A principios de febrero se iniciarán los trabajos para remozar esta impertinencia ubicada frente al Palacio de La Moneda: la Plaza de la Constitución.

Los trabajos contemplan arreglar mobiliario dañado, reponer los basureros que se retiraron en dictadura por razones de seguridad y, entre otros, se dejarán a nivel de peatón las calles circundantes, también las correspondientes a la Plaza de la Ciudadanía y la Plaza de las Fuerzas Armadas.

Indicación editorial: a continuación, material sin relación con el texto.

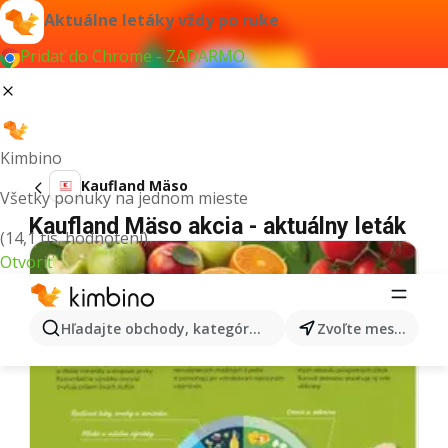
Aktuálne letáky vždy po ruke
Pridať do Chrome - ZADARMO
Kimbino
Kaufland Mäso
Všetky ponuky na jednom mieste
Kaufland Mäso akcia - aktuálny leták
(14,1 tis. hodnotení)
Otvoriť
Hľadajte obchody, kategórie, produkty...
Zvoľte mesto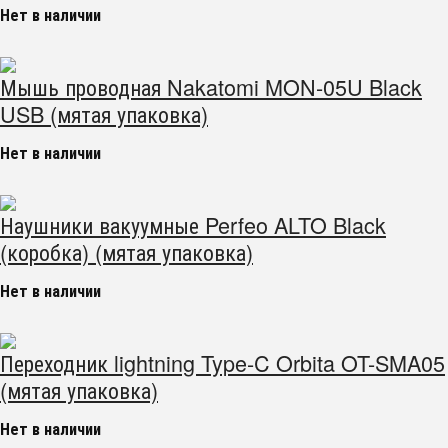
Нет в наличии
Мышь проводная Nakatomi MON-05U Black
USB (мятая упаковка)
Нет в наличии
Наушники вакуумные Perfeo ALTO Black
(коробка) (мятая упаковка)
Нет в наличии
Переходник lightning Type-C Orbita OT-SMA05
(мятая упаковка)
Нет в наличии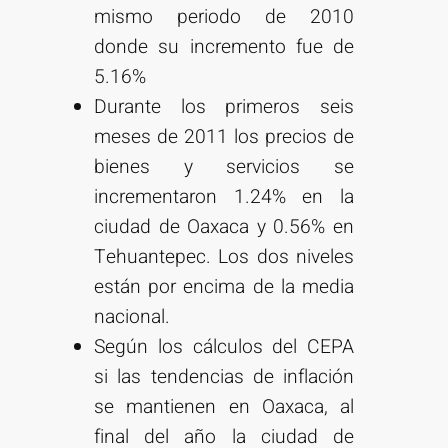
mismo periodo de 2010
donde su incremento fue de
5.16%
Durante los primeros seis
meses de 2011 los precios de
bienes y servicios se
incrementaron 1.24% en la
ciudad de Oaxaca y 0.56% en
Tehuantepec. Los dos niveles
están por encima de la media
nacional.
Según los cálculos del CEPA
si las tendencias de inflación
se mantienen en Oaxaca, al
final del año la ciudad de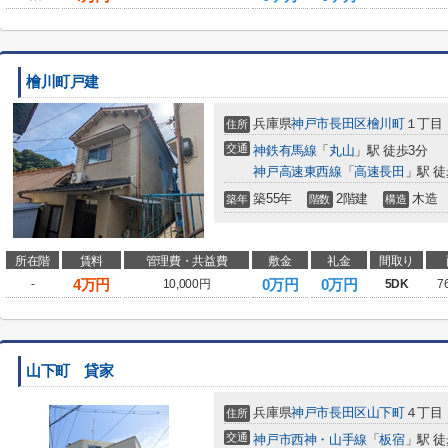
檜川町戸建
兵庫県
神戸市長田区
檜川町
１丁目
住所
交通
神鉄有馬線
「
丸山
」駅 徒歩3分
神戸高速東西線
「
高速長田
」駅 徒
築55年
2階建
木造
築年
階数
構造
所在階
賃料
管理費・共益費
敷金
礼金
間取り
4
万円
0万円
0万円
-
10,000円
5DK
7
山下町 貸家
兵庫県
神戸市長田区
山下町
４丁目
住所
交通
神戸市西神・山手線
「
板宿
」駅 徒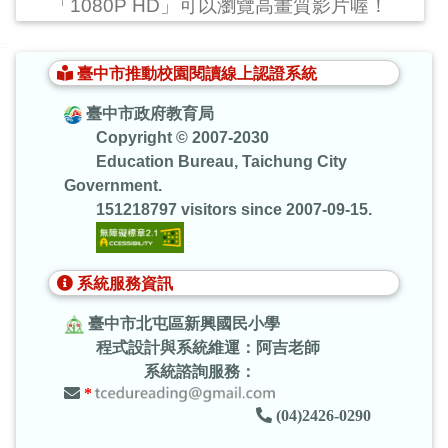
「1080P HD」可以瀏覽高畫質影片喔！
:::
臺中市推動校園閱讀線上認證系統
臺中市政府教育局
Copyright © 2007-2030
Education Bureau, Taichung City
Government.
151218797 visitors since 2007-09-15.
系統服務資訊
臺中市北屯區新興國民小學
程式設計與系統維運：阿吉老師
系統諮詢服務：
*
(04)2426-0290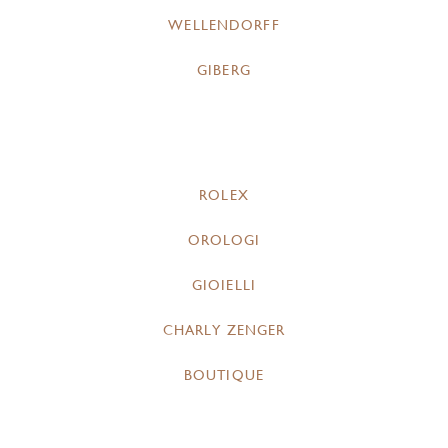
WELLENDORFF
GIBERG
ROLEX
OROLOGI
GIOIELLI
CHARLY ZENGER
BOUTIQUE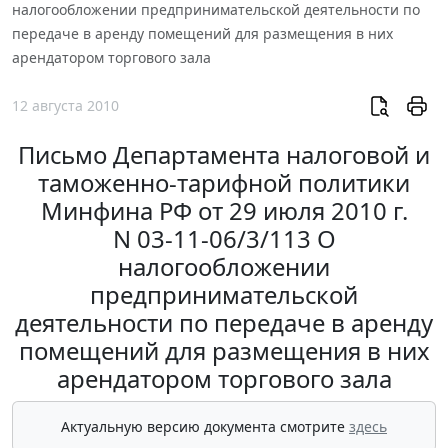
налогообложении предпринимательской деятельности по
передаче в аренду помещений для размещения в них
арендатором торгового зала
12 августа 2010
Письмо Департамента налоговой и
таможенно-тарифной политики
Минфина РФ от 29 июля 2010 г.
N 03-11-06/3/113 О
налогообложении
предпринимательской
деятельности по передаче в аренду
помещений для размещения в них
арендатором торгового зала
Актуальную версию документа смотрите
здесь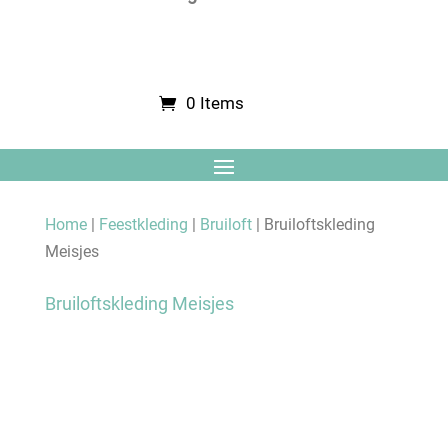
0 Items
Home
|
Feestkleding
|
Bruiloft
| Bruiloftskleding
Meisjes
Bruiloftskleding Meisjes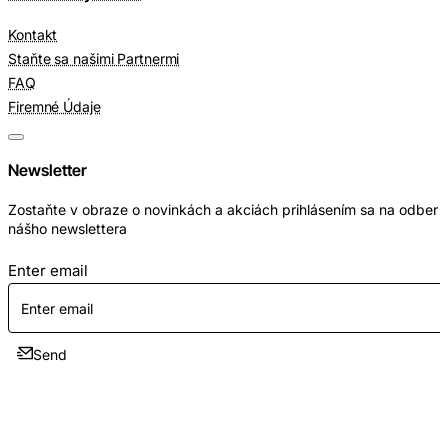
Kontakt
Staňte sa našimi Partnermi
FAQ
Firemné Údaje
Newsletter
Zostaňte v obraze o novinkách a akciách prihlásením sa na odber
nášho newslettera
Enter email
Send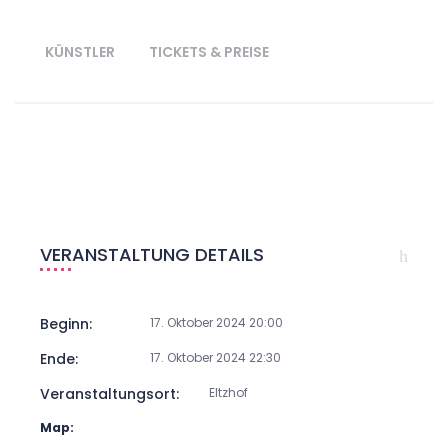
KÜNSTLER
TICKETS & PREISE
VERANSTALTUNG DETAILS
Beginn:
17. Oktober 2024 20:00
Ende:
17. Oktober 2024 22:30
Veranstaltungsort:
Eltzhof
Map: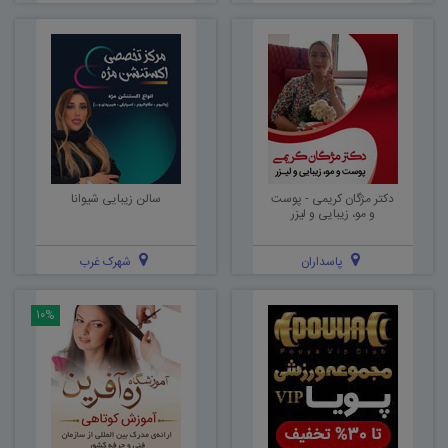
دکتر مژگان کریمی - پوست
سالن زیبایی شیوانا
و مو، زیبایی و لیزر
پاسداران
شهرک غرب
۱۰%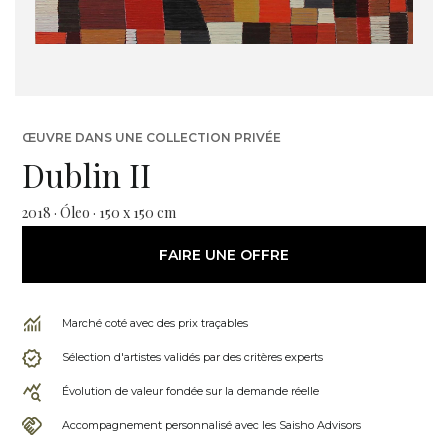
ŒUVRE DANS UNE COLLECTION PRIVÉE
Dublin II
2018 · Óleo · 150 x 150 cm
FAIRE UNE OFFRE
Marché coté avec des prix traçables
Sélection d'artistes validés par des critères experts
Évolution de valeur fondée sur la demande réelle
Accompagnement personnalisé avec les Saisho Advisors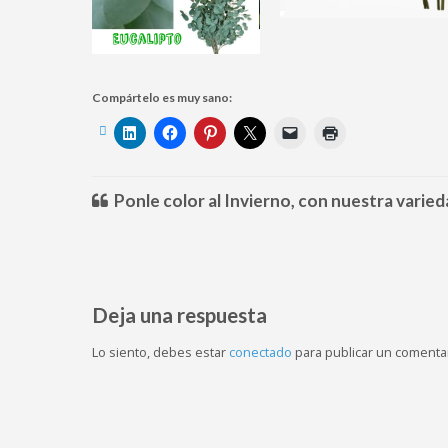
Compártelo es muy sano:
Ponle color al Invierno, con nuestra varie
Deja una respuesta
Lo siento, debes estar
conectado
para publicar un comentar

Fue hace 30 años que un joven arquitecto ganó el concurso más importante de la época: crear, donde había un gran estacionamiento, la Plaza de la Constitución. Un homenaje a la “carta magna” ideada por los equipos políticos –los “sostenedores políticos” del régimen-, elogio a la propiedad privada y “legitimada” en un plebiscito fraudulento, en el que no se dieron las condiciones mínimas y básicas de un proceso democrático.

Pero el proyecto de Cristián Undurraga va más allá de un buen diseño. Es un gran proyecto de arquitectura, bien diseñado en sus detalles, sus proporciones, que permite un buen funcionamiento… eficaz para una dictadura o, al menos, para gobiernos autoritarios sin consideraciones al carácter republicano que debiesen tener los espacios públicos de identidad nacional.

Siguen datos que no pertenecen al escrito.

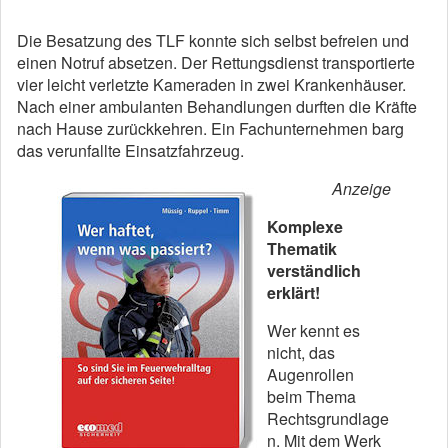
Die Besatzung des TLF konnte sich selbst befreien und
einen Notruf absetzen. Der Rettungsdienst transportierte
vier leicht verletzte Kameraden in zwei Krankenhäuser.
Nach einer ambulanten Behandlungen durften die Kräfte
nach Hause zurückkehren. Ein Fachunternehmen barg
das verunfallte Einsatzfahrzeug.
Anzeige
Komplexe
Thematik
verständlich
erklärt!
Wer kennt es
nicht, das
Augenrollen
beim Thema
Rechtsgrundlage
n. Mit dem Werk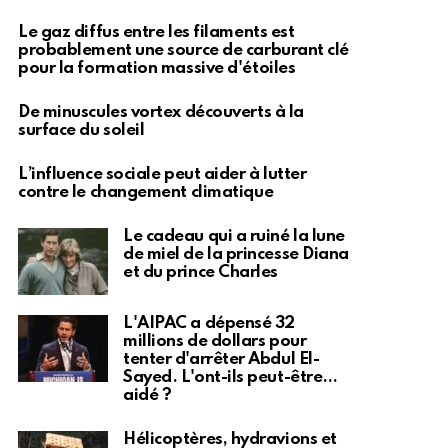
Le gaz diffus entre les filaments est
probablement une source de carburant clé
pour la formation massive d'étoiles
De minuscules vortex découverts à la
surface du soleil
L’influence sociale peut aider à lutter
contre le changement climatique
Le cadeau qui a ruiné la lune
de miel de la princesse Diana
et du prince Charles
L'AIPAC a dépensé 32
millions de dollars pour
tenter d'arrêter Abdul El-
Sayed. L'ont-ils peut-être…
aidé ?
Hélicoptères, hydravions et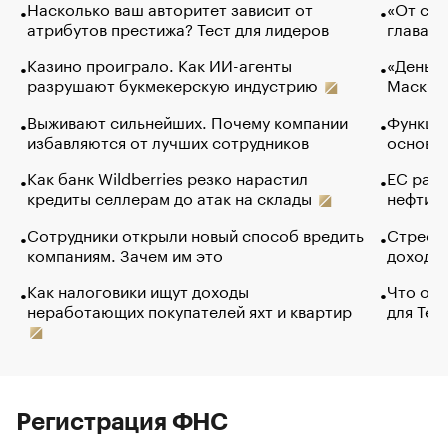
Насколько ваш авторитет зависит от
«От спо
атрибутов престижа? Тест для лидеров
глава к
Казино проиграло. Как ИИ-агенты
«Деньги
разрушают букмекерскую индустрию
Маск в 
Выживают сильнейших. Почему компании
Функции
избавляются от лучших сотрудников
основ э
Как банк Wildberries резко нарастил
ЕС раз
кредиты селлерам до атак на склады
нефти —
Сотрудники открыли новый способ вредить
Стресс 
компаниям. Зачем им это
доходов
Как налоговики ищут доходы
Что обв
неработающих покупателей яхт и квартир
для Tel
Регистрация ФНС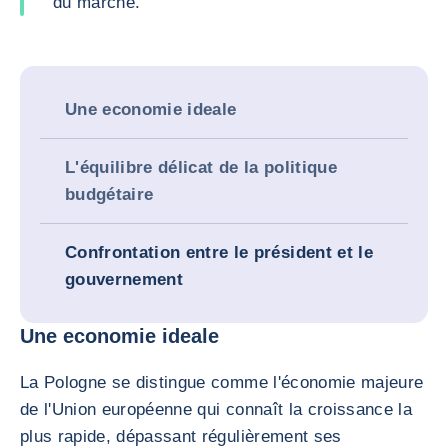
du marché.
Une economie ideale
L'équilibre délicat de la politique
budgétaire
Confrontation entre le président et le
gouvernement
Une economie ideale
La Pologne se distingue comme l'économie majeure
de l'Union européenne qui connaît la croissance la
plus rapide, dépassant régulièrement ses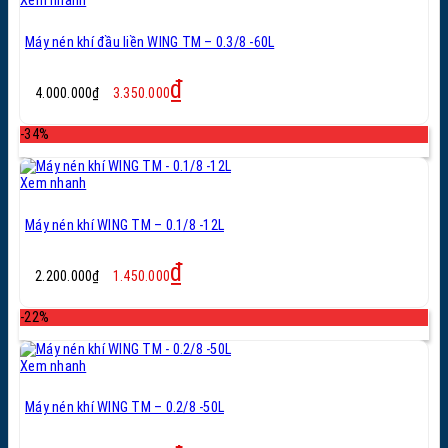
Xem nhanh
Máy nén khí đầu liền WING TM – 0.3/8 -60L
Giá
Giá
₫
4.000.000
₫
3.350.000
gốc
hiện
là:
tại
-34%
4.000.000₫.
là:
3.350.000₫.
Xem nhanh
Máy nén khí WING TM – 0.1/8 -12L
Giá
Giá
₫
2.200.000
₫
1.450.000
gốc
hiện
là:
tại
-22%
2.200.000₫.
là:
1.450.000₫.
Xem nhanh
Máy nén khí WING TM – 0.2/8 -50L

La Plaza de la Constitución es un lugar que promueve el paso, no el estar, salvo en los escasos bancos de su perimetro; que permite concentraciones pero menores (sólo un cuarto de la plaza puede ser usado de buena forma); que destaca por una escala poco humana, por ejemplo al poner elementos de la fachada del Palacio de La Moneda (la misma que nueve años antes habían bombardeado); donde los prados están a un nivel mucho más alto que los lugares destinados a las personas, reforzando la circulación y “fragmentando” la plaza; y donde dos corridas de mástiles, reforzando las diagonales, con grandes banderas refuerzan esta estética y diseño poco amables con los ciudadanos.

En síntesis, una muy buena arquitectura de y para la dictadura: un diseño “limpio”, higiénico, desescalado para los peatones, que evita las manifestaciones masivas, con esos mástiles coronados con cóndores –no águilas- acechantes. Un poco como la arquitectura nazi, pero no tan osada, no tan descomunal, más a la chilena.

Han pasado 40 años del Golpe de Estado y 30 desde que se diseñara esta plaza. Y ahí está. Presta a ser remozada. Porque hay que devolverle el esplendor a la mejor obra –no la más representativa, que para eso está la sede del Congreso en Valparaíso que, según dice la mitología, fue el propio Capitán General en persona quien lo eligió, pasando por sobre la opinión del jurado que habría escogido el segundo lugar; por cierto un muy buen proyecto- de la dictadura, sin cuestionamientos sobre su calidad, ni sobre su pertinencia. O más bien sobre su impertinencia. La impertinencia que frente al Palacio de Gobierno esté esta plaza tan poco democrática, cívica y ciudadana. No es que no puedan sobrevivir muestras de ese periodo, pero no parace sano que sea en un lugar tan importante y simbólico.

Ya habrá tiempo para detenerse sobre la Plaza de la Ciudadanía, obra del mismo arquitecto contratado por el mismo mandante –el Estado de Chile- pero con distinto administrador a la cabeza. Pero con resultados similares.